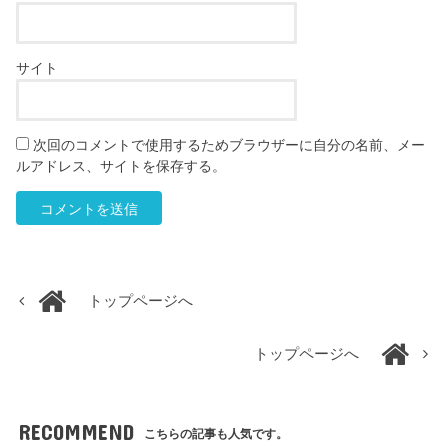
サイト
次回のコメントで使用するためブラウザーに自分の名前、メー
ルアドレス、サイトを保存する。
トップページへ
トップページへ
RECOMMEND
こちらの記事も人気です。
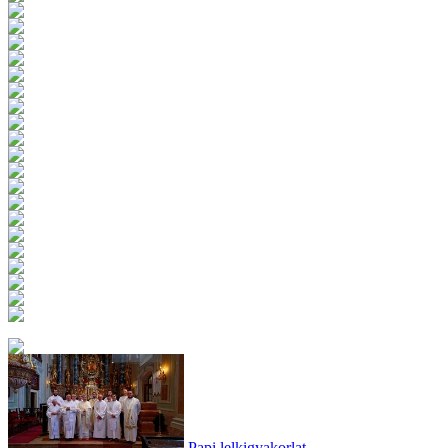
Papi lelkigyakorlat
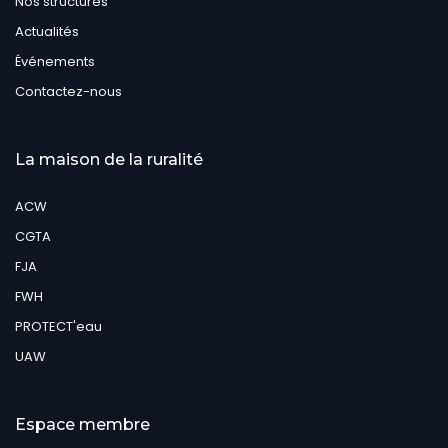
Nos structures
Actualités
Événements
Contactez-nous
La maison de la ruralité
ACW
CGTA
FJA
FWH
PROTECT'eau
UAW
Espace membre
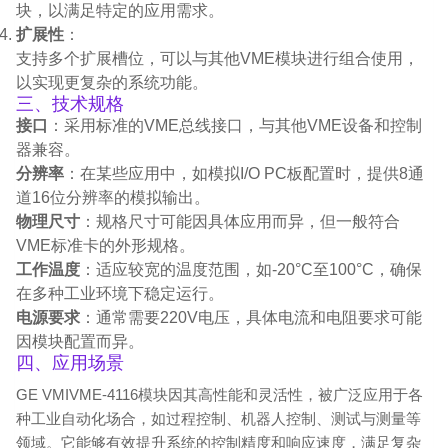
块，以满足特定的应用需求。
扩展性
：
支持多个扩展槽位，可以与其他VME模块进行组合使用，
以实现更复杂的系统功能。
三、技术规格
接口
：采用标准的VME总线接口，与其他VME设备和控制
器兼容。
分辨率
：在某些应用中，如模拟I/O PC板配置时，提供8通
道16位分辨率的模拟输出。
物理尺寸
：规格尺寸可能因具体应用而异，但一般符合
VME标准卡的外形规格。
工作温度
：适应较宽的温度范围，如-20°C至100°C，确保
在多种工业环境下稳定运行。
电源要求
：通常需要220V电压，具体电流和电阻要求可能
因模块配置而异。
四、应用场景
GE VMIVME-4116模块因其高性能和灵活性，被广泛应用于各
种工业自动化场合，如过程控制、机器人控制、测试与测量等
领域。它能够有效提升系统的控制精度和响应速度，满足复杂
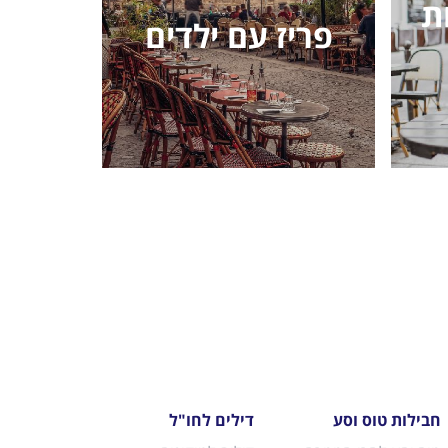
ת
פריז עם ילדים
חבילות טוס וסע
דילים לחו"ל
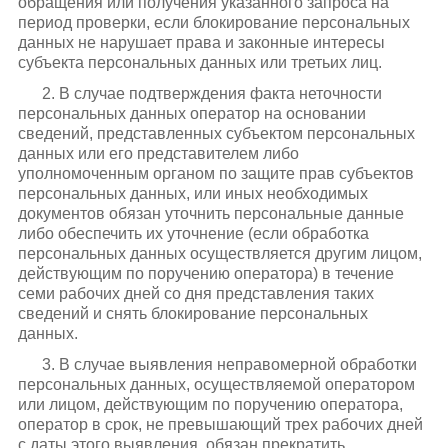
обращения или получения указанного запроса на
период проверки, если блокирование персональных
данных не нарушает права и законные интересы
субъекта персональных данных или третьих лиц.
2. В случае подтверждения факта неточности
персональных данных оператор на основании
сведений, представленных субъектом персональных
данных или его представителем либо
уполномоченным органом по защите прав субъектов
персональных данных, или иных необходимых
документов обязан уточнить персональные данные
либо обеспечить их уточнение (если обработка
персональных данных осуществляется другим лицом,
действующим по поручению оператора) в течение
семи рабочих дней со дня представления таких
сведений и снять блокирование персональных
данных.
3. В случае выявления неправомерной обработки
персональных данных, осуществляемой оператором
или лицом, действующим по поручению оператора,
оператор в срок, не превышающий трех рабочих дней
с даты этого выявления, обязан прекратить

::::

What is the number of lines in the data that include the word "поручению"? State only that number.

2